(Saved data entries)
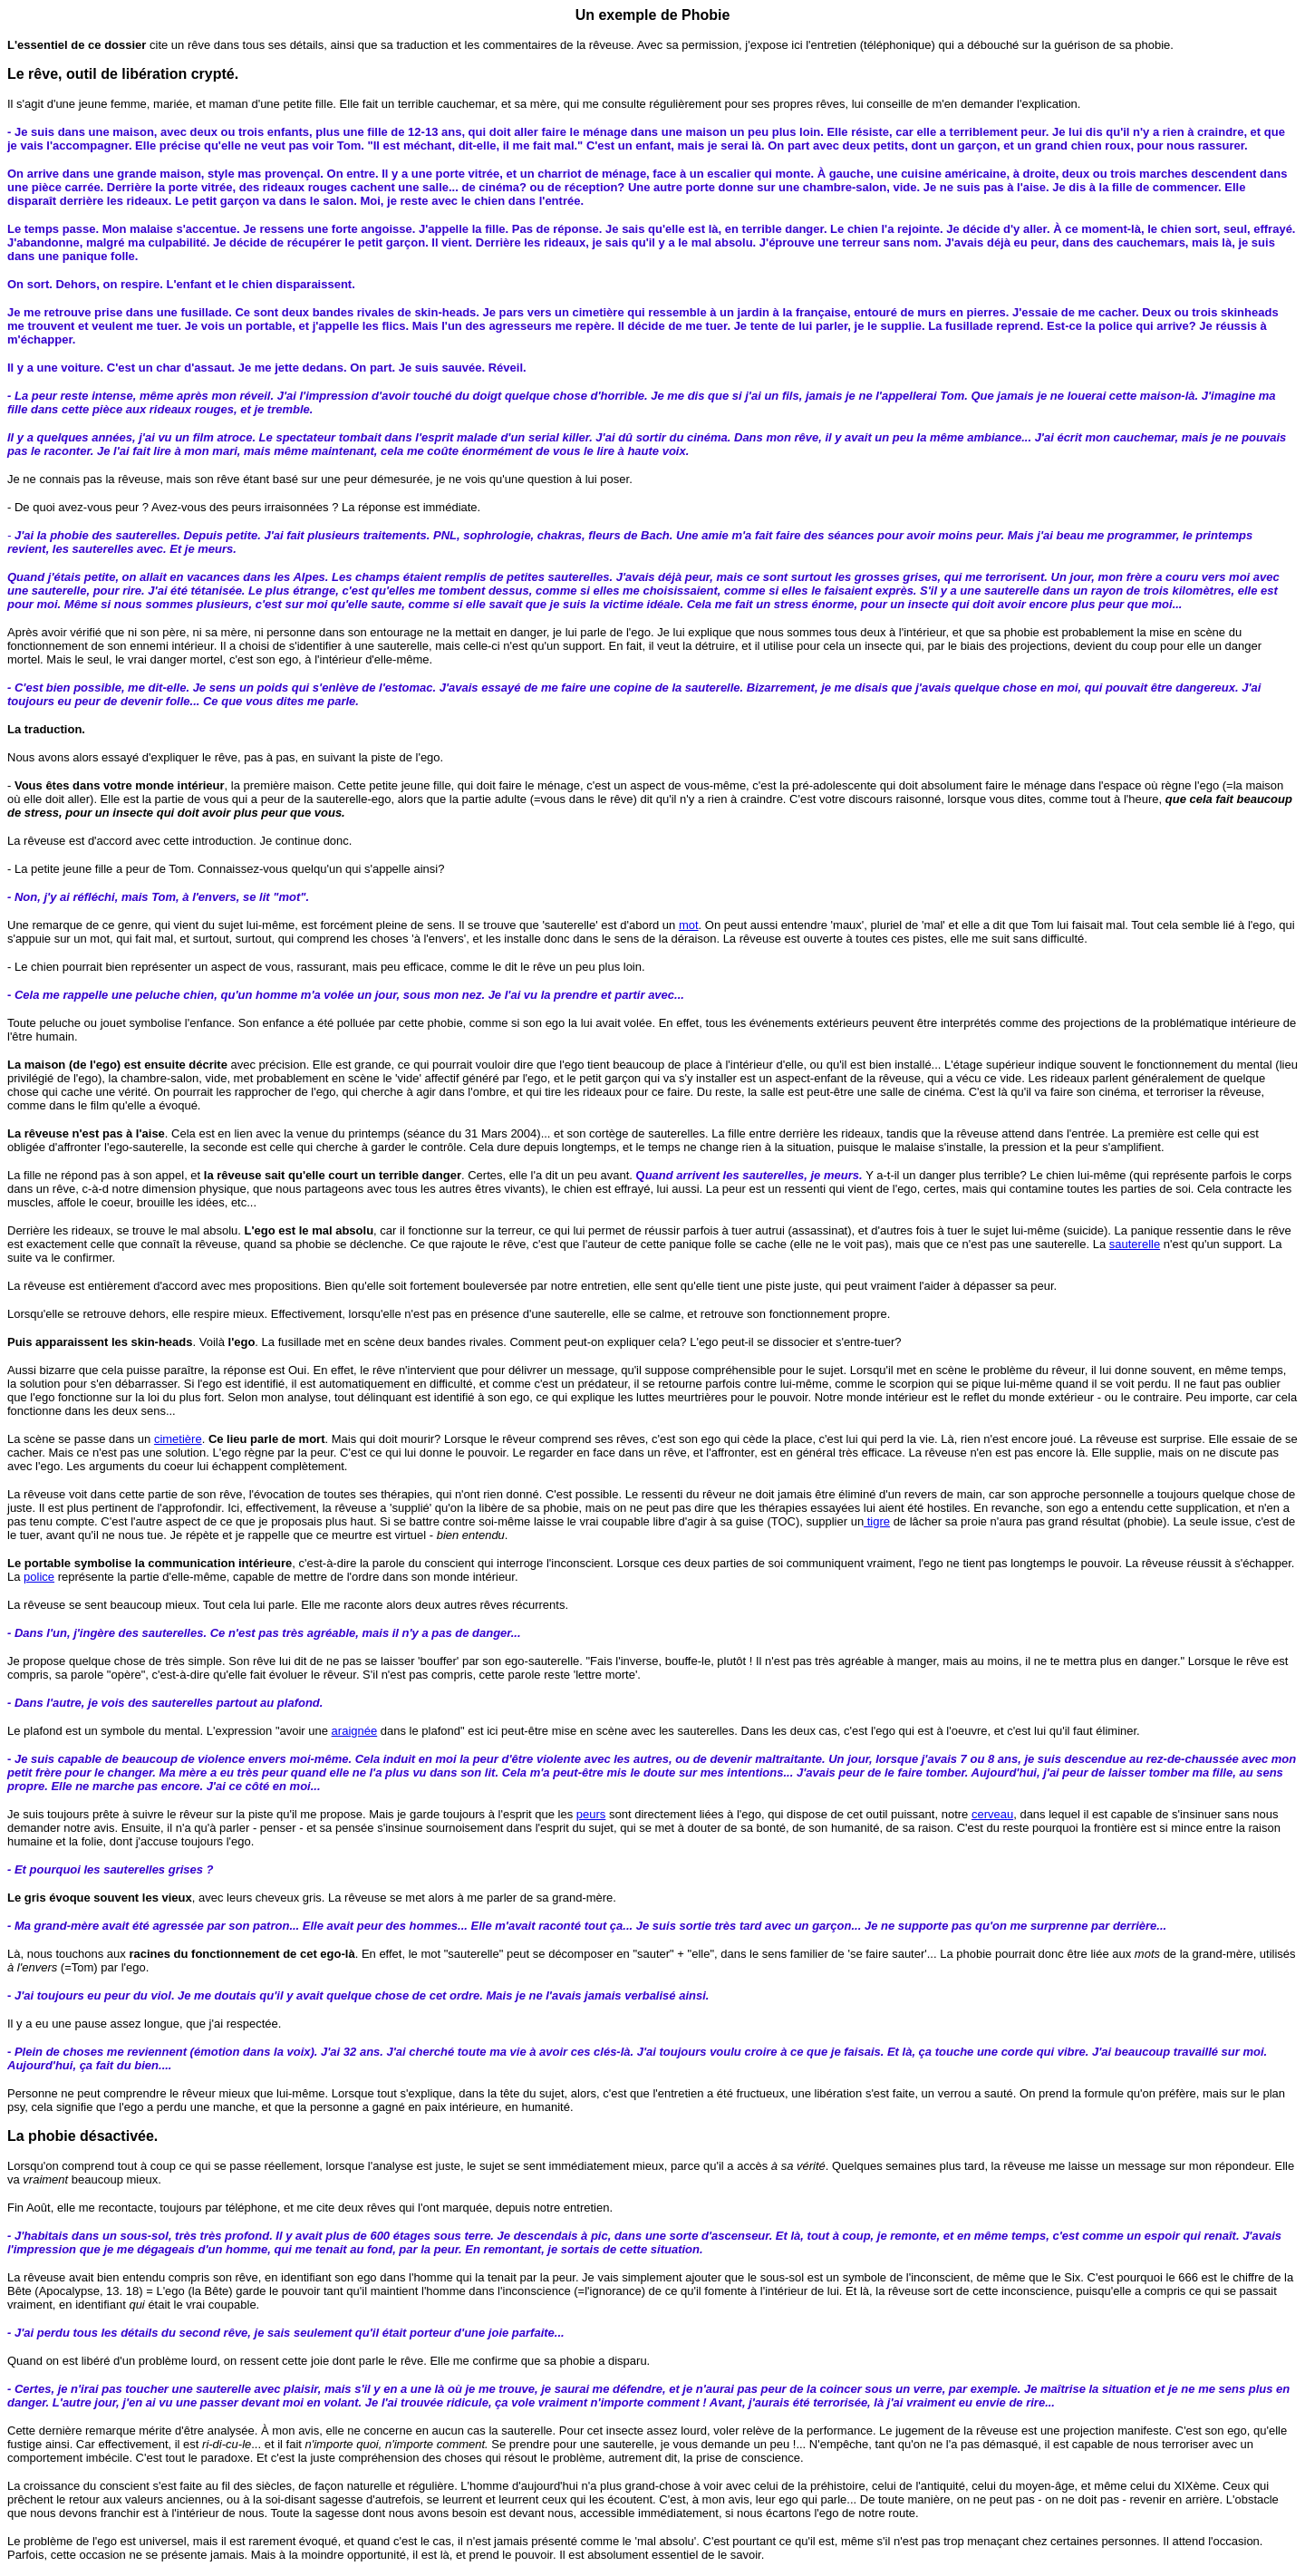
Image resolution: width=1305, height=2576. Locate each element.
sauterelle (1134, 1244)
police (39, 1576)
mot (689, 925)
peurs (591, 1814)
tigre (877, 1521)
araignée (355, 1731)
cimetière (178, 1439)
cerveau (992, 1814)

TASK: Write out, exactly as shown, only the lines running from the one that contains "sauterelle (1134, 1244)" to the last line above.

YOUR RESPONSE:
sauterelle (1134, 1244)
police (39, 1576)
mot (689, 925)
peurs (591, 1814)
tigre (877, 1521)
araignée (355, 1731)
cimetière (178, 1439)
cerveau (992, 1814)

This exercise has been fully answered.